=== How to complete this task ===
Go through the data below and copy each line that includes "menu".

Page layout parsing data
==================================================
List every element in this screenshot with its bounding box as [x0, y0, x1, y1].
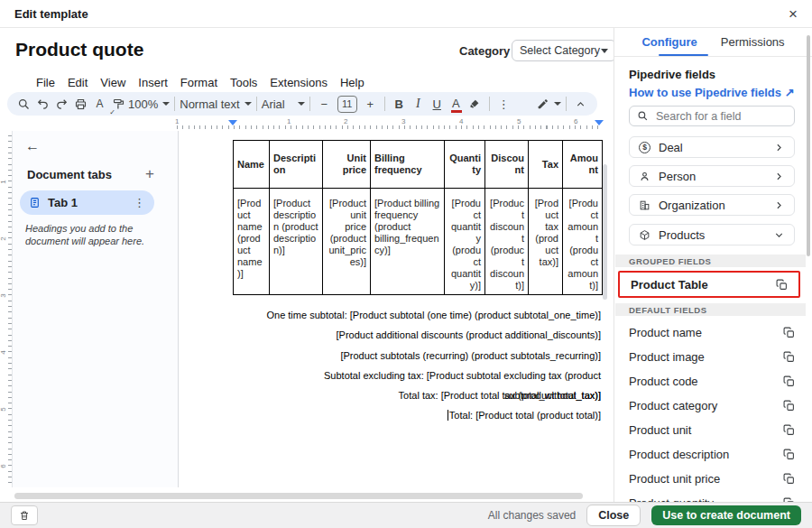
- col-unit-price[interactable]: Unit price: [323, 141, 371, 189]
- col-discount[interactable]: Discount: [485, 141, 529, 189]
- default-fields-header: DEFAULT FIELDS: [615, 303, 806, 316]
- collapse-toolbar-icon[interactable]: [571, 94, 590, 114]
- redo-icon[interactable]: [52, 94, 71, 114]
- field-product-table[interactable]: Product Table: [618, 271, 800, 298]
- cell-product-amount[interactable]: [Product amount (product amount)]: [563, 189, 603, 295]
- field-product-quantity[interactable]: Product quantity: [629, 491, 795, 502]
- document-horizontal-scrollbar[interactable]: [14, 493, 583, 499]
- document-vertical-scrollbar[interactable]: [603, 164, 607, 300]
- menu-tools[interactable]: Tools: [230, 76, 257, 89]
- copy-icon[interactable]: [783, 351, 795, 363]
- copy-icon[interactable]: [783, 400, 795, 412]
- product-table[interactable]: Name Description Unit price Billing freq…: [233, 140, 603, 295]
- field-label: Product image: [629, 350, 705, 364]
- italic-button[interactable]: I: [409, 94, 428, 114]
- field-product-unit[interactable]: Product unit: [629, 418, 795, 442]
- print-icon[interactable]: [71, 94, 90, 114]
- col-billing-frequency[interactable]: Billing frequency: [371, 141, 445, 189]
- group-deal[interactable]: $ Deal: [629, 136, 795, 158]
- copy-icon[interactable]: [783, 327, 795, 338]
- col-amount[interactable]: Amount: [563, 141, 603, 189]
- close-button[interactable]: Close: [586, 505, 641, 526]
- field-label: Product category: [629, 399, 717, 412]
- col-quantity[interactable]: Quantity: [445, 141, 485, 189]
- text-color-button[interactable]: A: [447, 94, 466, 114]
- cell-product-discount[interactable]: [Product discount (product discount)]: [485, 189, 529, 295]
- tab-permissions[interactable]: Permissions: [719, 30, 787, 54]
- cell-product-quantity[interactable]: [Product quantity (product quantity)]: [445, 189, 485, 295]
- group-products[interactable]: Products: [629, 224, 795, 245]
- text-color-swatch: [451, 110, 462, 113]
- font-family-select[interactable]: Arial: [262, 94, 305, 114]
- editing-mode-select[interactable]: [537, 94, 561, 114]
- close-icon[interactable]: ×: [789, 6, 798, 22]
- undo-icon[interactable]: [33, 94, 52, 114]
- tab-configure[interactable]: Configure: [640, 30, 698, 54]
- menu-view[interactable]: View: [100, 76, 125, 89]
- cell-product-billing-frequency[interactable]: [Product billing frequency (product bill…: [371, 189, 445, 295]
- copy-icon[interactable]: [783, 375, 795, 387]
- menu-insert[interactable]: Insert: [138, 76, 168, 89]
- back-icon[interactable]: ←: [25, 138, 40, 154]
- more-options-icon[interactable]: ⋮: [494, 94, 513, 114]
- field-product-code[interactable]: Product code: [629, 369, 795, 394]
- tab-menu-icon[interactable]: ⋮: [134, 196, 145, 209]
- ruler-number: 5: [517, 117, 521, 125]
- cell-product-description[interactable]: [Product description (product descriptio…: [270, 189, 323, 295]
- decrease-font-size-button[interactable]: −: [315, 94, 334, 114]
- cell-product-name[interactable]: [Product name (product name)]: [234, 189, 270, 295]
- modal-header: Edit template ×: [0, 0, 812, 28]
- field-product-unit-price[interactable]: Product unit price: [629, 467, 795, 491]
- total-line[interactable]: [Product additional discounts (product a…: [233, 325, 601, 345]
- group-label: Deal: [659, 141, 683, 154]
- menu-file[interactable]: File: [36, 76, 55, 89]
- category-select[interactable]: Select Category: [512, 40, 616, 61]
- field-search-box[interactable]: [629, 106, 795, 126]
- copy-icon[interactable]: [783, 473, 795, 485]
- field-product-category[interactable]: Product category: [629, 394, 795, 418]
- total-line[interactable]: One time subtotal: [Product subtotal (on…: [233, 305, 601, 325]
- add-tab-icon[interactable]: +: [145, 165, 154, 183]
- col-description[interactable]: Description: [270, 141, 323, 189]
- search-input[interactable]: [654, 109, 775, 124]
- menu-extensions[interactable]: Extensions: [270, 76, 328, 89]
- increase-font-size-button[interactable]: +: [361, 94, 380, 114]
- copy-icon[interactable]: [783, 449, 795, 460]
- total-line[interactable]: Total tax: [Product total tax (product t…: [233, 385, 601, 405]
- copy-icon[interactable]: [776, 279, 788, 291]
- menu-help[interactable]: Help: [340, 76, 364, 89]
- use-to-create-document-button[interactable]: Use to create document: [651, 505, 801, 525]
- total-line[interactable]: Total: [Product total (product total)]: [233, 405, 601, 425]
- spellcheck-icon[interactable]: A ✓: [90, 94, 109, 114]
- tab-1[interactable]: Tab 1 ⋮: [20, 190, 154, 215]
- cell-product-tax[interactable]: [Product tax (product tax)]: [529, 189, 563, 295]
- menu-format[interactable]: Format: [180, 76, 217, 89]
- sidebar-scrollbar[interactable]: [807, 35, 810, 256]
- table-header-row: Name Description Unit price Billing freq…: [234, 141, 603, 189]
- field-product-description[interactable]: Product description: [629, 442, 795, 467]
- bold-button[interactable]: B: [390, 94, 409, 114]
- font-size-input[interactable]: 11: [337, 96, 357, 113]
- group-organization[interactable]: Organization: [629, 194, 795, 216]
- active-tab-underline: [659, 54, 708, 56]
- menu-edit[interactable]: Edit: [68, 76, 88, 89]
- underline-button[interactable]: U: [428, 94, 447, 114]
- group-person[interactable]: Person: [629, 165, 795, 187]
- help-link[interactable]: How to use Pipedrive fields ↗: [629, 86, 795, 99]
- highlight-color-icon[interactable]: [466, 94, 484, 114]
- zoom-select[interactable]: 100%: [128, 94, 170, 114]
- document-canvas[interactable]: Name Description Unit price Billing freq…: [179, 131, 603, 487]
- total-line[interactable]: Subtotal excluding tax: [Product subtota…: [233, 366, 601, 385]
- field-product-image[interactable]: Product image: [629, 345, 795, 369]
- indent-marker-left[interactable]: [228, 120, 237, 125]
- indent-marker-right[interactable]: [595, 120, 604, 125]
- copy-icon[interactable]: [783, 424, 795, 436]
- col-tax[interactable]: Tax: [529, 141, 563, 189]
- cell-product-unit-price[interactable]: [Product unit price (product unit_prices…: [323, 189, 371, 295]
- search-icon[interactable]: [14, 94, 33, 114]
- total-line[interactable]: [Product subtotals (recurring) (product …: [233, 346, 601, 366]
- col-name[interactable]: Name: [234, 141, 270, 189]
- delete-template-button[interactable]: [11, 505, 38, 525]
- paragraph-style-select[interactable]: Normal text: [180, 94, 251, 114]
- field-product-name[interactable]: Product name: [629, 320, 795, 345]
==================================================
=== Result ===
- menu-tools[interactable]: Tools: [230, 76, 257, 89]
- menu-view[interactable]: View: [100, 76, 125, 89]
- menu-insert[interactable]: Insert: [138, 76, 168, 89]
- tab-menu-icon[interactable]: ⋮: [134, 196, 145, 209]
- menu-file[interactable]: File: [36, 76, 55, 89]
- menu-extensions[interactable]: Extensions: [270, 76, 328, 89]
- menu-help[interactable]: Help: [340, 76, 364, 89]
- menu-format[interactable]: Format: [180, 76, 217, 89]
- menu-edit[interactable]: Edit: [68, 76, 88, 89]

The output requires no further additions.